A Japanese toy maker claims to have developed a gadget that translates dog barks into human language and plans to begin selling the product under the name Bowlingual in U.S. pet stores, gift shops and retail outlets this summer.
Tokyo-based Takara Co. Ltd. says about 300,000 of the dog translator devices have been sold since its launch in Japan late last year. It is forecasting far bigger sales once an English-language version comes to America in August.
The United States is home to about 67 million dogs, more than six times the number in Japan.

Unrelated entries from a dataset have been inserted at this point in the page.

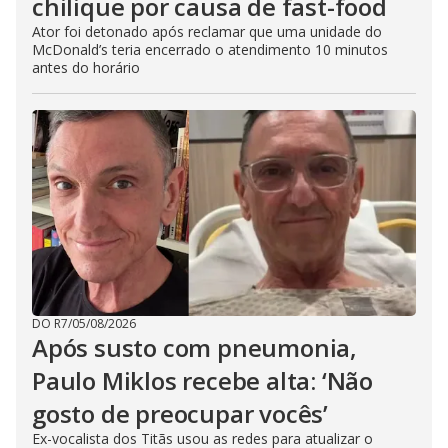
chilique por causa de fast-food
Ator foi detonado após reclamar que uma unidade do
McDonald’s teria encerrado o atendimento 10 minutos
antes do horário
DO R7
/
05/08/2026
Após susto com pneumonia,
Paulo Miklos recebe alta: ‘Não
gosto de preocupar vocês’
Ex-vocalista dos Titãs usou as redes para atualizar o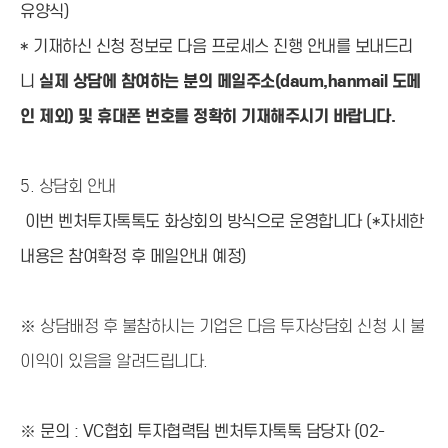
유양식)
* 기재하신 신청 정보로 다음 프로세스 진행 안내를 보내드리
니
실제 상담에 참여하는 분의 메일주소(daum,hanmail 도메
인 제외) 및 휴대폰 번호를 정확히 기재해주시기 바랍니다.
5.
상담회 안내
이번 벤처투자톡톡도 화상회의 방식으로 운영합니다 (*자세한
내용은 참여확정 후 메일안내 예정)
※
상담배정 후 불참하시는 기업은 다음 투자상담회 신청 시 불
이익이 있음을 알려드립니다.
※ 문의 : VC협회 투자협력팀 벤처투자톡톡 담당자 (02-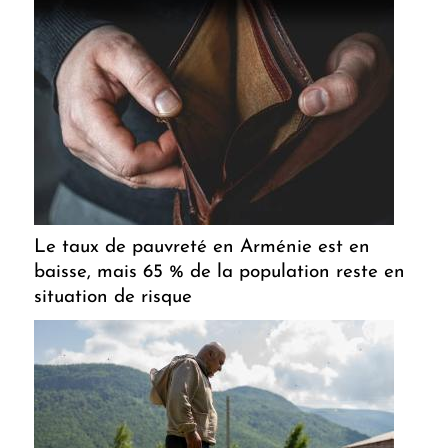
Le taux de pauvreté en Arménie est en
baisse, mais 65 % de la population reste en
situation de risque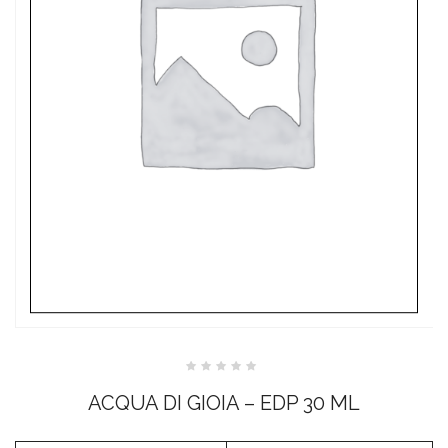
Valutato
0
ACQUA DI GIOIA – EDP 30 ML
su
5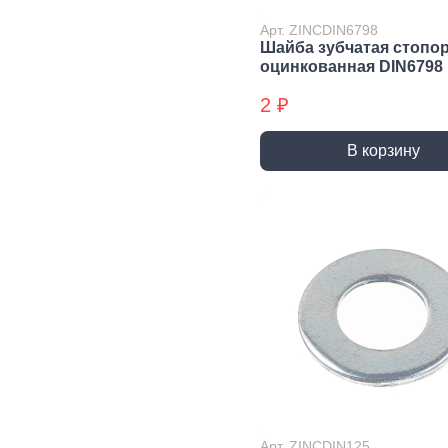
Экст
Арт. ZINCDIN6798
Закл
Шайба зубчатая стопо
оцинкованная DIN6798
Ключи
2 ₽
Лестницы,
Хранение
Сре
стремянки
инструмента
инд
защ
В корзину
Стремянки
Стенды, Панели, Полки
Защи
Ящики, Кейсы,
Органайзеры
Защи
Сумки для инструмента
Плащ
Инженерные сист
Водоснабжение
Газоснабжение
Ото
Арматура запорная и
Краны газовые
Отоп
регулирующая
Шланги, подводки,
Лейки и шланги для
муфты газовые
душа
Полипропиленовые
Арт. ZINCDIN125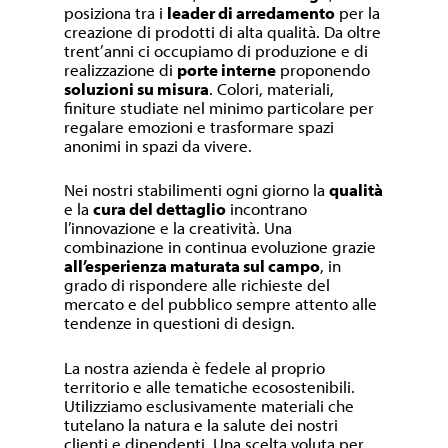
posiziona tra i
leader di arredamento
per la
creazione di prodotti di alta qualità. Da oltre
trent’anni ci occupiamo di produzione e di
realizzazione di
porte interne
proponendo
soluzioni su misura
. Colori, materiali,
finiture studiate nel minimo particolare per
regalare emozioni e trasformare spazi
anonimi in spazi da vivere.
Nei nostri stabilimenti ogni giorno la
qualità
e la
cura del dettaglio
incontrano
l’innovazione e la creatività. Una
combinazione in continua evoluzione grazie
all’esperienza maturata sul campo
, in
grado di rispondere alle richieste del
mercato e del pubblico sempre attento alle
tendenze in questioni di design.
La nostra azienda è fedele al proprio
territorio e alle tematiche ecosostenibili.
Utilizziamo esclusivamente materiali che
tutelano la natura e la salute dei nostri
clienti e dipendenti. Una scelta voluta per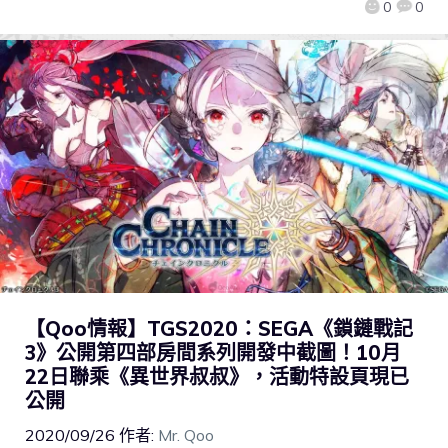
0
0
【Qoo情報】TGS2020：SEGA《鎖鏈戰記
3》公開第四部房間系列開發中截圖！10月
22日聯乘《異世界叔叔》，活動特設頁現已
公開
2020/09/26
作者:
Mr. Qoo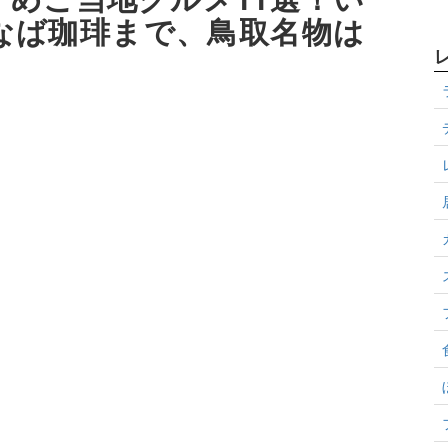
なば珈琲まで、鳥取名物は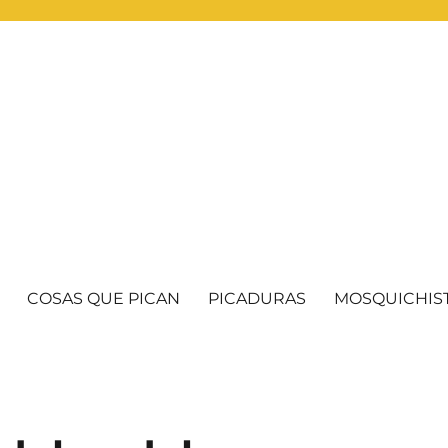
COSAS QUE PICAN
PICADURAS
MOSQUICHIS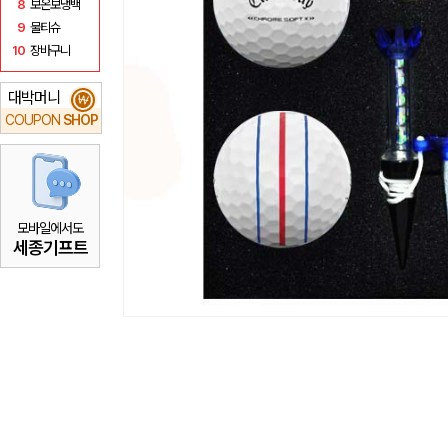
8
보온보냉백
9
물티슈
10
장바구니
대박머니
₩
COUPON
SHOP
모바일에서도
세종기프트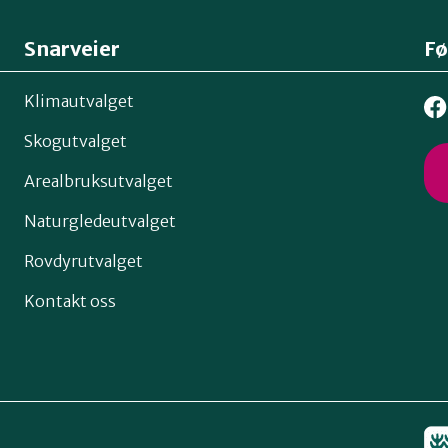
Snarveier
Fø
Klimautvalget
Skogutvalget
Arealbruksutvalget
Naturgledeutvalget
Rovdyrutvalget
Kontakt oss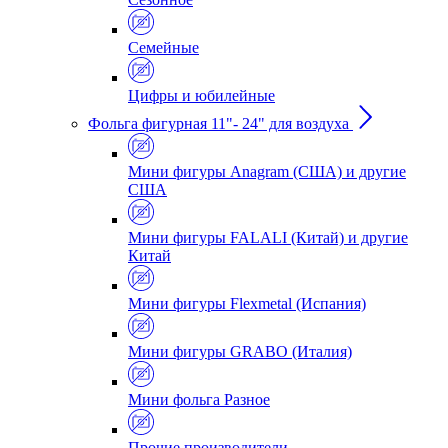
Семейные
Цифры и юбилейные
Фольга фигурная 11"- 24" для воздуха
Мини фигуры Anagram (США) и другие
США
Мини фигуры FALALI (Китай) и другие
Китай
Мини фигуры Flexmetal (Испания)
Мини фигуры GRABO (Италия)
Мини фольга Разное
Прочие производители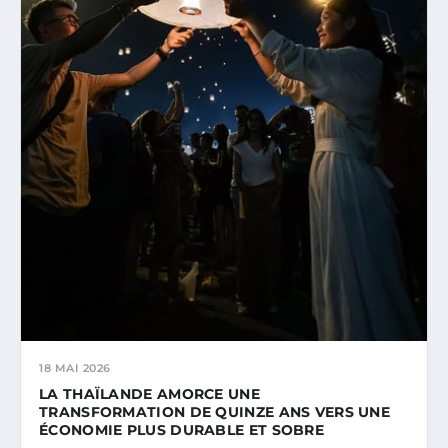
18 MAI 2026
LA THAÏLANDE AMORCE UNE
TRANSFORMATION DE QUINZE ANS VERS UNE
ÉCONOMIE PLUS DURABLE ET SOBRE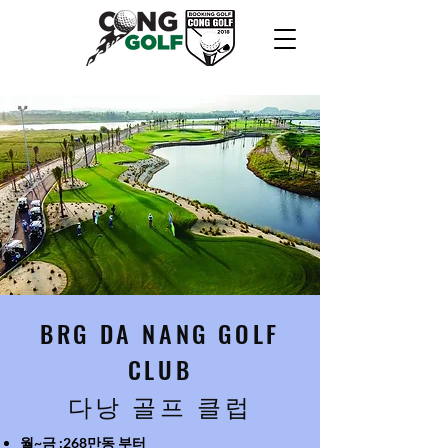
BRG DA NANG GOLF
CLUB
​다낭 골프 클럽
​월~금 :268만동 부터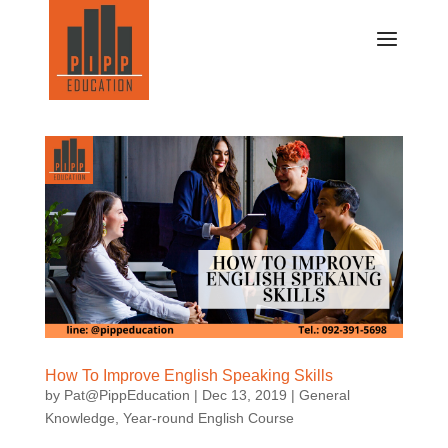
How To Improve English Speaking Skills
by
Pat@PippEducation
|
Dec 13, 2019
|
General
Knowledge
,
Year-round English Course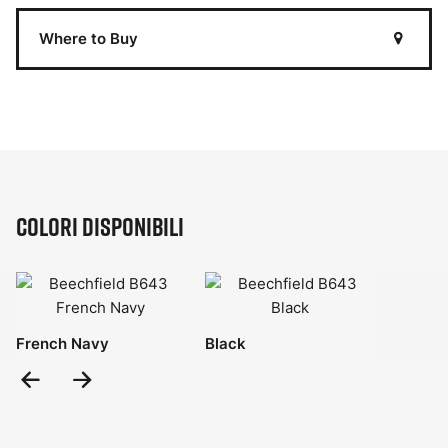
Where to Buy
Colori disponibili
French Navy
Black
Previous
Next
Slide
Slide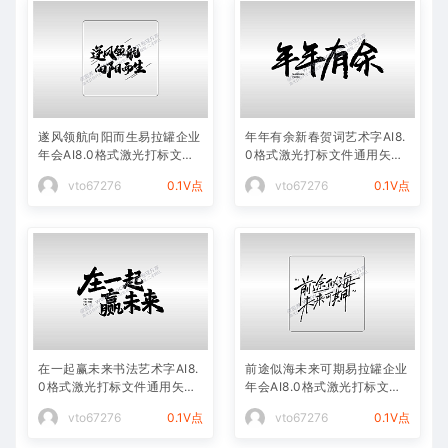
遂风领航向阳而生易拉罐企业
年年有余新春贺词艺术字AI8.
年会AI8.0格式激光打标文件
0格式激光打标文件通用矢量
通用矢量图
图
vto67276
0.1V点
vto67276
0.1V点
在一起赢未来书法艺术字AI8.
前途似海未来可期易拉罐企业
0格式激光打标文件通用矢量
年会AI8.0格式激光打标文件
图
通用矢量图
vto67276
0.1V点
vto67276
0.1V点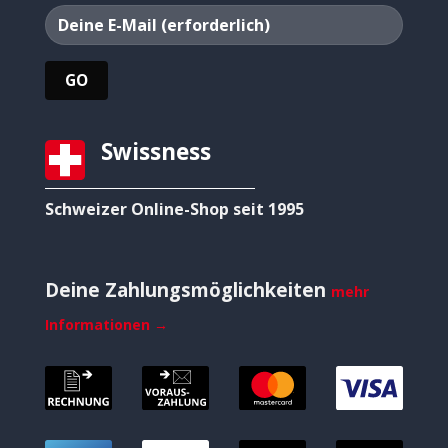
Swissness
Schweizer Online-Shop seit 1995
Deine Zahlungsmöglichkeiten
mehr
Informationen →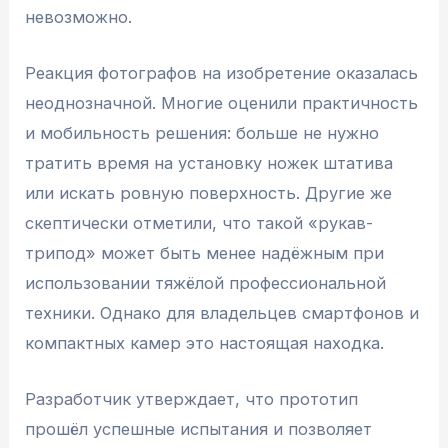
невозможно.
Реакция фотографов на изобретение оказалась
неоднозначной. Многие оценили практичность
и мобильность решения: больше не нужно
тратить время на установку ножек штатива
или искать ровную поверхность. Другие же
скептически отметили, что такой «рукав-
трипод» может быть менее надёжным при
использовании тяжёлой профессиональной
техники. Однако для владельцев смартфонов и
компактных камер это настоящая находка.
Разработчик утверждает, что прототип
прошёл успешные испытания и позволяет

“We know that the Americans love their dogs so much, so we don’t think they will mind spending $120 on this product,” Masahiko Kajita, a Takara marketing manager, said during an interview at a recent pet products convention in Atlanta.
Cited as one of the coolest inventions of 2002 by Time magazine, Bowlingual consists of a 3-inch long wireless microphone that attaches to a dog collar and transmits sounds to a palm-sized console that is linked to a database.
The console classifies each woof, yip or whine into six emotional categories happiness, sadness, frustration, anger, assertion and desire and displays common phrases, such as “You’re ticking me off,” that fit the dog’s emotional state.
I can only assume that the editors at Time magazine do not have much experience with dogs. Dogs are probably the most nakedly expressive creatures on the planet; a $120 device which translates their emotional state is pretty much the dictionary definition of “redundancy.”